- **DIRECTIONS FOR THIS TASK**: Once you reach the end of the data, transcribe all of it exactly.

DATA TO PROCESS START

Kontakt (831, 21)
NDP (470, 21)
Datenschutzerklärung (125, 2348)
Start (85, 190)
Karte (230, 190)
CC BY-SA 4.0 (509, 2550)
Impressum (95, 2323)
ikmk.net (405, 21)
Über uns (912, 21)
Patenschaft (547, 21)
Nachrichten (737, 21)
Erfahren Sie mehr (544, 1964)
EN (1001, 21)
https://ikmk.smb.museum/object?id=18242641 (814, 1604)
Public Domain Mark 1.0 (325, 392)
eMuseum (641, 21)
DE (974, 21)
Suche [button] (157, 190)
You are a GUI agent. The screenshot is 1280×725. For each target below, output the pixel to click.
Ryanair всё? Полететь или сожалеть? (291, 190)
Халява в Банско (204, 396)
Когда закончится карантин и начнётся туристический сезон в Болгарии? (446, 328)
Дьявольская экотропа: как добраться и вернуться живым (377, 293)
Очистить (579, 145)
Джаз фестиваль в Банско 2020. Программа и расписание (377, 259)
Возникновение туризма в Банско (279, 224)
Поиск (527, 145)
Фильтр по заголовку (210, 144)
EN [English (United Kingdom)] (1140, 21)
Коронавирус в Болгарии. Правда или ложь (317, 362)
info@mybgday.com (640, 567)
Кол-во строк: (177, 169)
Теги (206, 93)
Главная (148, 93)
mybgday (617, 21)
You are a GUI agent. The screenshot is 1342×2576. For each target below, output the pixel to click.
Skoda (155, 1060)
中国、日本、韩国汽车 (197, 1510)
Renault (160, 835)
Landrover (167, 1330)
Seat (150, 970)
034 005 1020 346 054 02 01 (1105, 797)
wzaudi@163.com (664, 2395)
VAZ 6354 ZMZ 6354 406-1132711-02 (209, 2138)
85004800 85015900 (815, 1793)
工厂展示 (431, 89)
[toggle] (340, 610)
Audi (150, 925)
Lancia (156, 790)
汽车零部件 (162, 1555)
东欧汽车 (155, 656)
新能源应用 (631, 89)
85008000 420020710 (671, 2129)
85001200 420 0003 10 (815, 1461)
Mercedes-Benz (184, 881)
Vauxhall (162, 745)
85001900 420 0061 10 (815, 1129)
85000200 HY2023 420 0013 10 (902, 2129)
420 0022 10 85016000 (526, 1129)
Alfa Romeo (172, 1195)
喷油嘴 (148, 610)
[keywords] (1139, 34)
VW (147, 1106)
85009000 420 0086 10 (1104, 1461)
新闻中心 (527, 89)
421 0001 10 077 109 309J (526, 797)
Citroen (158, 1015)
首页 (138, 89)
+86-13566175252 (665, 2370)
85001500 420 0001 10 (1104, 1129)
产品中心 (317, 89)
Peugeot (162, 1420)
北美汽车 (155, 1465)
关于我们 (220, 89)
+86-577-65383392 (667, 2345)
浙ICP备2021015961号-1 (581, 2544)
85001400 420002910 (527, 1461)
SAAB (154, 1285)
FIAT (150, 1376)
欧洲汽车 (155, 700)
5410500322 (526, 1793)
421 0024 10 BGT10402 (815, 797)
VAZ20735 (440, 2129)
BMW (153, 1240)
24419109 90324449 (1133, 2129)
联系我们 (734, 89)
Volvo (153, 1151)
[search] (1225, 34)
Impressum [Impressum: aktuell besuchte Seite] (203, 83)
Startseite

DATA TO PROCESS END

- **ANSWER TO THE PROBLEM**:
Kontakt (831, 21)
NDP (470, 21)
Datenschutzerklärung (125, 2348)
Start (85, 190)
Karte (230, 190)
CC BY-SA 4.0 (509, 2550)
Impressum (95, 2323)
ikmk.net (405, 21)
Über uns (912, 21)
Patenschaft (547, 21)
Nachrichten (737, 21)
Erfahren Sie mehr (544, 1964)
EN (1001, 21)
https://ikmk.smb.museum/object?id=18242641 (814, 1604)
Public Domain Mark 1.0 (325, 392)
eMuseum (641, 21)
DE (974, 21)
Suche [button] (157, 190)
You are a GUI agent. The screenshot is 1280×725. For each target below, output the pixel to click.
Ryanair всё? Полететь или сожалеть? (291, 190)
Халява в Банско (204, 396)
Когда закончится карантин и начнётся туристический сезон в Болгарии? (446, 328)
Дьявольская экотропа: как добраться и вернуться живым (377, 293)
Очистить (579, 145)
Джаз фестиваль в Банско 2020. Программа и расписание (377, 259)
Возникновение туризма в Банско (279, 224)
Поиск (527, 145)
Фильтр по заголовку (210, 144)
EN [English (United Kingdom)] (1140, 21)
Коронавирус в Болгарии. Правда или ложь (317, 362)
info@mybgday.com (640, 567)
Кол-во строк: (177, 169)
Теги (206, 93)
Главная (148, 93)
mybgday (617, 21)
You are a GUI agent. The screenshot is 1342×2576. For each target below, output the pixel to click.
Skoda (155, 1060)
中国、日本、韩国汽车 (197, 1510)
Renault (160, 835)
Landrover (167, 1330)
Seat (150, 970)
034 005 1020 346 054 02 01 (1105, 797)
wzaudi@163.com (664, 2395)
VAZ 6354 ZMZ 6354 406-1132711-02 (209, 2138)
85004800 85015900 (815, 1793)
工厂展示 (431, 89)
[toggle] (340, 610)
Audi (150, 925)
Lancia (156, 790)
汽车零部件 (162, 1555)
东欧汽车 (155, 656)
新能源应用 (631, 89)
85008000 420020710 (671, 2129)
85001200 420 0003 10 (815, 1461)
Mercedes-Benz (184, 881)
Vauxhall (162, 745)
85001900 420 0061 10 (815, 1129)
85000200 HY2023 420 0013 10 (902, 2129)
420 0022 10 85016000 (526, 1129)
Alfa Romeo (172, 1195)
喷油嘴 (148, 610)
[keywords] (1139, 34)
VW (147, 1106)
85009000 420 0086 10 (1104, 1461)
新闻中心 (527, 89)
421 0001 10 077 109 309J (526, 797)
Citroen (158, 1015)
首页 (138, 89)
+86-13566175252 (665, 2370)
85001500 420 0001 10 (1104, 1129)
产品中心 (317, 89)
Peugeot (162, 1420)
北美汽车 (155, 1465)
关于我们 (220, 89)
+86-577-65383392 (667, 2345)
浙ICP备2021015961号-1 (581, 2544)
85001400 420002910 (527, 1461)
SAAB (154, 1285)
FIAT (150, 1376)
欧洲汽车 (155, 700)
5410500322 (526, 1793)
421 0024 10 BGT10402 (815, 797)
VAZ20735 (440, 2129)
BMW (153, 1240)
24419109 90324449 (1133, 2129)
联系我们 (734, 89)
Volvo (153, 1151)
[search] (1225, 34)
Impressum [Impressum: aktuell besuchte Seite] (203, 83)
Startseite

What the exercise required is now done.